Suicide Drops With Antidepressant Use
FDA Warning May Be Misleading, New Study Shows
WebMD News Archive
Jan. 3, 2006 -- Concerns that antidepressant medications are associated with an increased risk of suicide are not borne out by new research involving more than 65,000 treated patients.
Researchers reported that the risk of serious suicide attempts or death from suicide actually decreased in the weeks after the mostly adult patients started taking the drugs.
And patients who took one of 10 new-generation antidepressants that are under government scrutiny had a lower incidence of suicidal behavior than patients who took older drugs.

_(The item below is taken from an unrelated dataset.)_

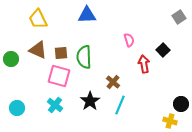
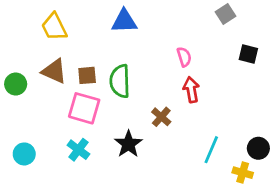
gray square: (179, 17) -> (226, 14), moved
black square: (163, 50) -> (248, 54), moved, turned -32
red arrow: (144, 64) -> (191, 90), moved
cyan line: (120, 105) -> (211, 150), moved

The findings challenge the claim that the newer antidepressants are specifically associated with an increased risk of suicide.
In the spring of 2004 the FDA warned that patients taking the newer drugs should be closely monitored for warning signs of suicide, although it stopped short of saying that taking the drugs increases suicide risk.
The 10 drugs identified by the FDA are Prozac, Paxil, Zoloft, Effexor, Celexa, Lexapro, Luvox, Remeron, Serzone, and Wellbutrin. With the exception of Wellbutrin, Remeron, and Serzone, these new-generation medications target the brain chemical serotonin.
The Luvox and Serzone brands have been discontinued in the U.S. but are still sold under the generic names fluvoxamine and nefazodone.
The FDA is conducting a comprehensive review of the research to better assess whether antidepressant use influences depression-related suicide.
Attempts Dropped by More Than Half
The newly published analysis is the first to compare suicidal behavior risk before and after treatment. Researchers reviewed medical, pharmacy, and death records for 65,103 patients from Washington state and Idaho taking antidepressants who were enrolled in a Seattle-based health care plan.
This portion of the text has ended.